• [Problem requirements] Nothing should appear in the answer except the lines below from the line containing "goldenen Regeln für den Single-VorratSo" through the line containing "Straße/Wörheider Weg in Kreisverkehre umbauen", copied exactly, with pictures left out.

Items from a dataset:
[Start of Attachment]

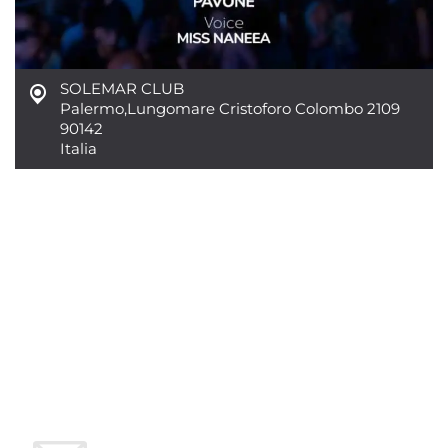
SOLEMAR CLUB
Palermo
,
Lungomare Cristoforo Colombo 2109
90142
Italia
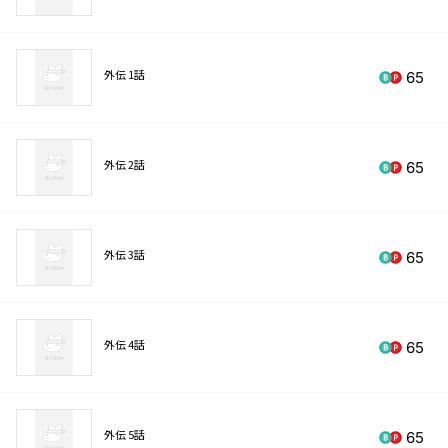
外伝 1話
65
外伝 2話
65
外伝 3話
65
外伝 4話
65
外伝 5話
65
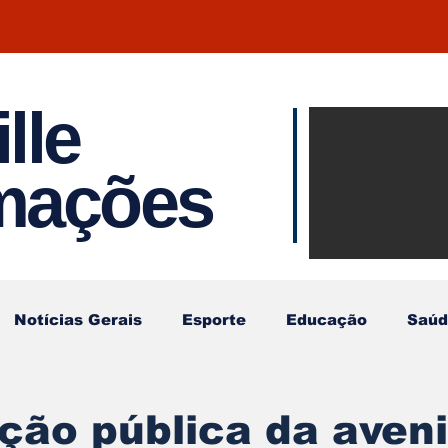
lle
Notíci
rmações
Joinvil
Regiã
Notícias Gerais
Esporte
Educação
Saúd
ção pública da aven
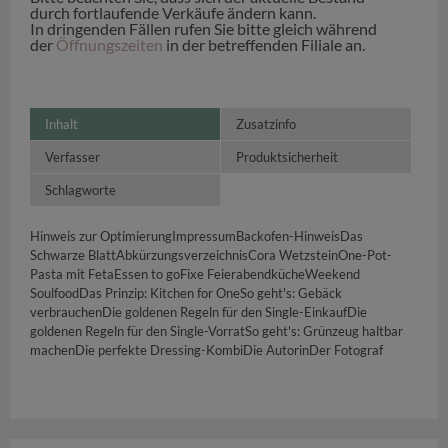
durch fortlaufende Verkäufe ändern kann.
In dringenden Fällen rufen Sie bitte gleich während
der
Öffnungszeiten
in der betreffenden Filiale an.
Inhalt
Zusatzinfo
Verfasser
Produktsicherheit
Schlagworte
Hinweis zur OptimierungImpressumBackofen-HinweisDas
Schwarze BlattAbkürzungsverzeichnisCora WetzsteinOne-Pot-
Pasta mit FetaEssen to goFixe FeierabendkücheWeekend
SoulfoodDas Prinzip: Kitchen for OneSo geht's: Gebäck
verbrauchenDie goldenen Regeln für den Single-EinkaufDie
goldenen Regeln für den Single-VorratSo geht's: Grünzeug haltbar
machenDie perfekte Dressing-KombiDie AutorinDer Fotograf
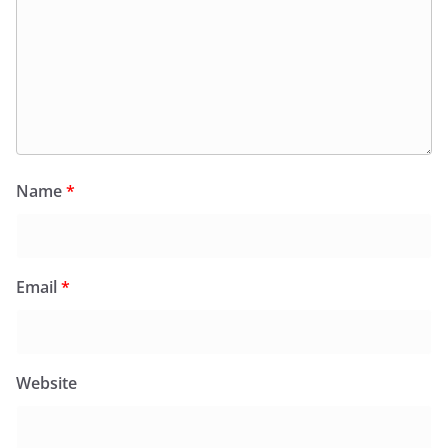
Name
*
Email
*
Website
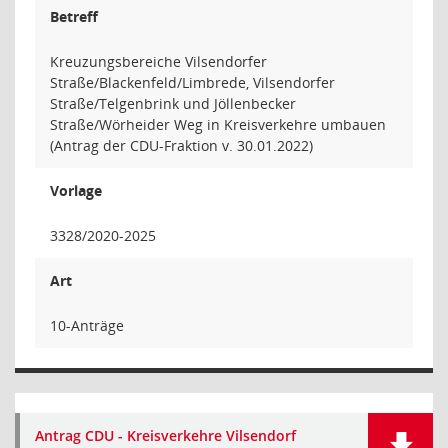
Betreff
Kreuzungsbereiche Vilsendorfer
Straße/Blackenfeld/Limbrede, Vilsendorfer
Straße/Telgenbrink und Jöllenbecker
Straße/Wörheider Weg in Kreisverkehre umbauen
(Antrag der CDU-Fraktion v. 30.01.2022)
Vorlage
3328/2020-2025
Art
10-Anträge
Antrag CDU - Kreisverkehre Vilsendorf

[End of Attachment]

• [Solution to this problem]
goldenen Regeln für den Single-VorratSo geht's: Grünzeug haltbar
machenDie perfekte Dressing-KombiDie AutorinDer Fotograf
Name
*
Email
*
Website
Betreff
Kreuzungsbereiche Vilsendorfer
Straße/Blackenfeld/Limbrede, Vilsendorfer
Straße/Telgenbrink und Jöllenbecker
Straße/Wörheider Weg in Kreisverkehre umbauen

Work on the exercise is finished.